10.Expert consensus on surgical treatment and rehabilitation for competitive sports athletes returning to sports after anterior cruciate ligament injury (version 2025)
Kai HUANG ; Lunhao BAI ; Qing BI ; Hong CHEN ; Jiwu CHEN ; Xuesong DAI ; Wenyong FEI ; Weili FU ; Zhizeng GAO ; Lin GUO ; Yinghui HUA ; Jingmin HUANG ; Suizhu HUANG ; Xuan HUANG ; Jian LI ; Qiang LI ; Shuzhen LI ; Yanlin LI ; Yunxia LI ; Zhong LI ; Ning LIU ; Yuqiang LIU ; Wei LU ; Hongbin LYU ; Haile PAN ; Xiaoyun PAN ; Chao QI ; Weiliang SHEN ; Luning SUN ; Jin TANG ; Zimin WANG ; Bide WANG ; Ru WANG ; Shaobai WANG ; Licheng WEI ; Weidong XU ; Yongsheng XU ; Jizhou YANG ; Liang YANG ; Rui YANG ; Hongbo YOU ; Tengbo YU ; Jiakuo YU ; Bing YUE ; Hua ZHANG ; Hui ZHANG ; Qingsong ZHANG ; Xintao ZHANG ; Jiajun ZHAO ; Lilian ZHAO ; Qichun ZHAO ; Song ZHAO ; Jiapeng ZHENG ; Jiang ZHENG ; Zhi ZHENG ; Jingbin ZHOU ; Jinzhong ZHAO
Chinese Journal of Trauma 2025;41(4):325-338
With the rapid development of competitive sports, the incidence of anterior cruciate ligament (ACL) injury is on the rise.
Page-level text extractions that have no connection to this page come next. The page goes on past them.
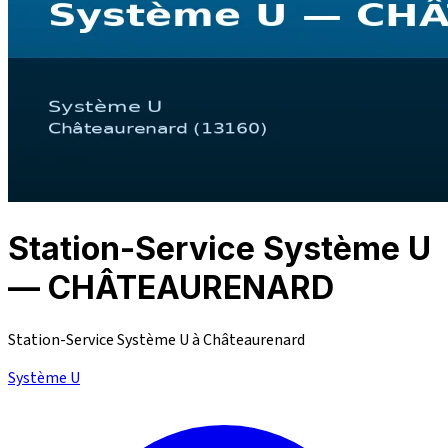
Station-Service Système U
— CHÂTEAURENARD
Station-Service Système U à Châteaurenard
Système U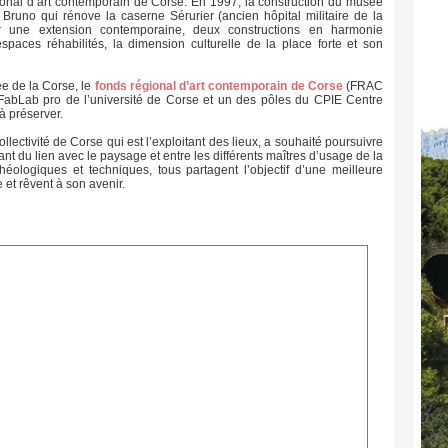
égional d’art contemporain de Corse. En 1997, la construction du musée
a Bruno qui rénove la caserne Sérurier (ancien hôpital militaire de la
rer une extension contemporaine, deux constructions en harmonie
paces réhabilités, la dimension culturelle de la place forte et son
ée de la Corse, le
fonds régional d’art contemporain de Corse
(FRAC
 FabLab pro de l’université de Corse et un des pôles du CPIE Centre
à préserver.
lectivité de Corse qui est l’exploitant des lieux, a souhaité poursuivre
éant du lien avec le paysage et entre les différents maîtres d’usage de la
héologiques et techniques, tous partagent l’objectif d’une meilleure
 et rêvent à son avenir.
Such injuries may shorten athletes′ career and lead to other long-term adverse consequences. Although athletes generally recover well after ACL reconstruction, many still struggle to return to their pre-injury performance levels. Advances in the understanding of ACL anatomy and injury mechanisms, along with the evolution of surgical techniques and rehabilitation methods, have provided more individualized and tailored options for athletes following ACL injuries. However, there is currently no consensus in China regarding surgical and rehabilitation strategies for competitive athletes aiming to return to sports after ACL injuries. To this end, the Sports Medicine Committee of the Chinese Research Hospital Association and the Editorial Board of the Chinese Journal of Trauma jointly formulated the Expert consensus on surgical treatment and rehabilitation for competitive sports athletes returning to sports after anterior cruciate ligament injury ( version 2025), and presented 14 recommendations covering surgical indications, preoperative rehabilitation, surgical timing, surgical strategies and postoperative rehabilitation strategies, aiming to improve the surgical treatment and rehabilitation system for ACL injuries in competitive athletes and facilitate their return to high-level sports performance after injury.